What needs to be done
Below are the records; copy each line in them that holds the word "động".

Stored items
• • •

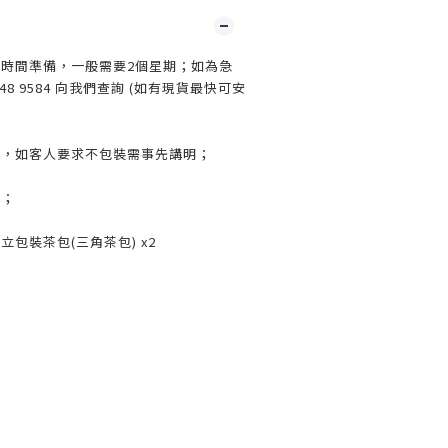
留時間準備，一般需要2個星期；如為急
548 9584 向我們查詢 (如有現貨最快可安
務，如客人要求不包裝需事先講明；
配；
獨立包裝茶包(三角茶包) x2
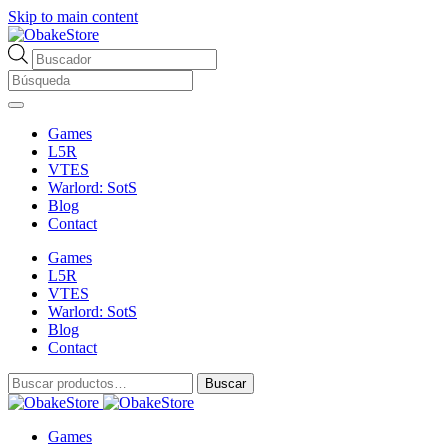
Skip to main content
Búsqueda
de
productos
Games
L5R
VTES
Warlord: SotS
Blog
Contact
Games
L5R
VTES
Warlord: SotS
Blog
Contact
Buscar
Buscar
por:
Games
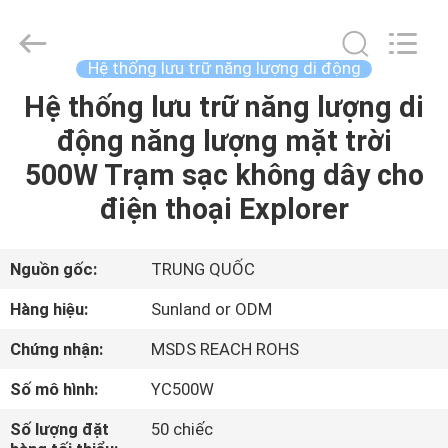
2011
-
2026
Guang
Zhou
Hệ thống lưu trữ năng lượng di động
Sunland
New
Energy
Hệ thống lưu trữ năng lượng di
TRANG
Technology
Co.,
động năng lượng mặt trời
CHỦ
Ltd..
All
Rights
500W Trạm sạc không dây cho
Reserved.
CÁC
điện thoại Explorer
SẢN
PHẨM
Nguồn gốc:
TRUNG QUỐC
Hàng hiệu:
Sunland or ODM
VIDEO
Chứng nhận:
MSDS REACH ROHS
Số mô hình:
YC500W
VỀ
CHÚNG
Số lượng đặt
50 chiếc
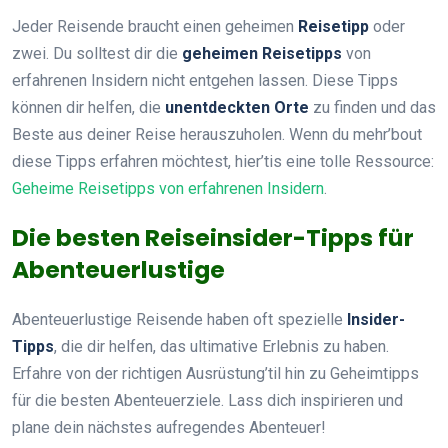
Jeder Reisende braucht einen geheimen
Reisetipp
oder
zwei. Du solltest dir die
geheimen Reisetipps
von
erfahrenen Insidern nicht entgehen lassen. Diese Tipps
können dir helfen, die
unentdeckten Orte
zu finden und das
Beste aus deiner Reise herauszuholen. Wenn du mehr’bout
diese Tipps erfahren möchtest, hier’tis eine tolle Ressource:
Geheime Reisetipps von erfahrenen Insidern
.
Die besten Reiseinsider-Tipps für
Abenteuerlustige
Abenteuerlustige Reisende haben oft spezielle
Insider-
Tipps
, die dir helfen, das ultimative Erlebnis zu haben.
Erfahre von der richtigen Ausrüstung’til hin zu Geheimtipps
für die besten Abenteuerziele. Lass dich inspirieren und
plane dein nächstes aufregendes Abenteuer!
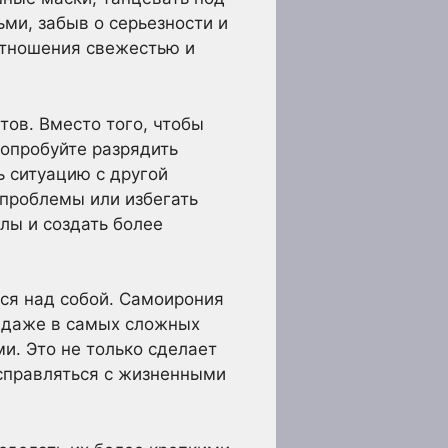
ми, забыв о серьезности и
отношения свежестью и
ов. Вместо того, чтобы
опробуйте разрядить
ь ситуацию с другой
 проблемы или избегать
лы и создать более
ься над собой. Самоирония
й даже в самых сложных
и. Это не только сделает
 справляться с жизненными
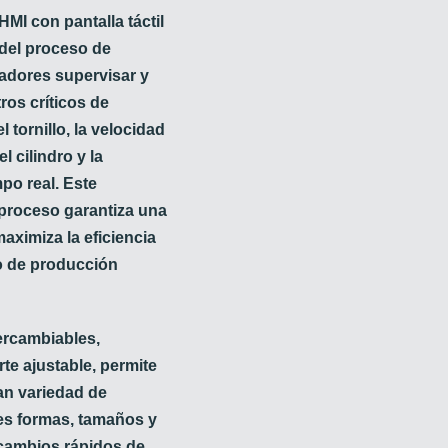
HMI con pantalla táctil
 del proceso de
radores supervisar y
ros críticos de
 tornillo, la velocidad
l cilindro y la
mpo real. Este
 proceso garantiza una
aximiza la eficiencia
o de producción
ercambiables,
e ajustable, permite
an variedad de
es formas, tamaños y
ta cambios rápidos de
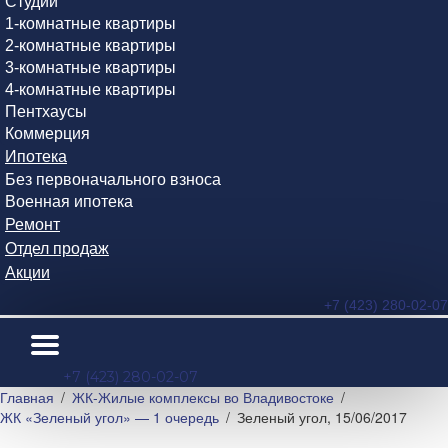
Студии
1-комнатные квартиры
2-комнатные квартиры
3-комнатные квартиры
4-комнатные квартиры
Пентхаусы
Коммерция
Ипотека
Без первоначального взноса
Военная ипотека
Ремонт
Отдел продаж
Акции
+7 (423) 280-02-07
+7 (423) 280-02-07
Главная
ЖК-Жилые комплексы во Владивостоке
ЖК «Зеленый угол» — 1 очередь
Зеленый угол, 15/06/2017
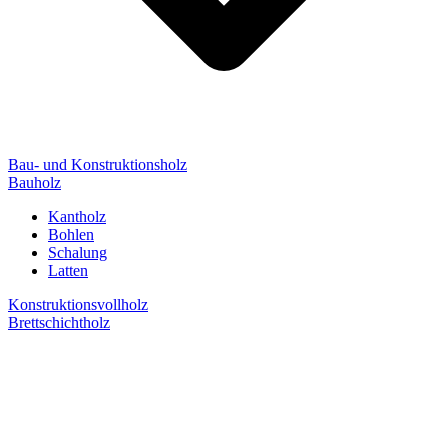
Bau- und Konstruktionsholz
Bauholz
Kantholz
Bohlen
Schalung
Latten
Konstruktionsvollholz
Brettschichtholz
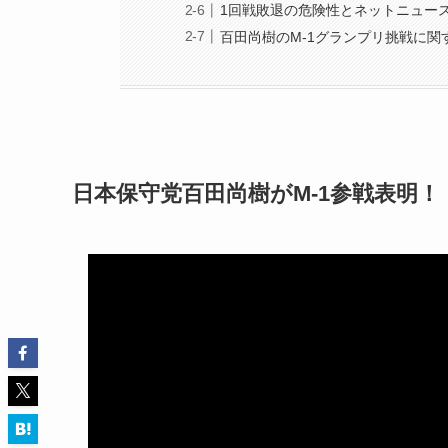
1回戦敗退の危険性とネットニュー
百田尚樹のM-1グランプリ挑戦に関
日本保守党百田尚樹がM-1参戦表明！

• • •

Your response
Hệ thống lưu trữ năng lượng di động
động năng lượng mặt trời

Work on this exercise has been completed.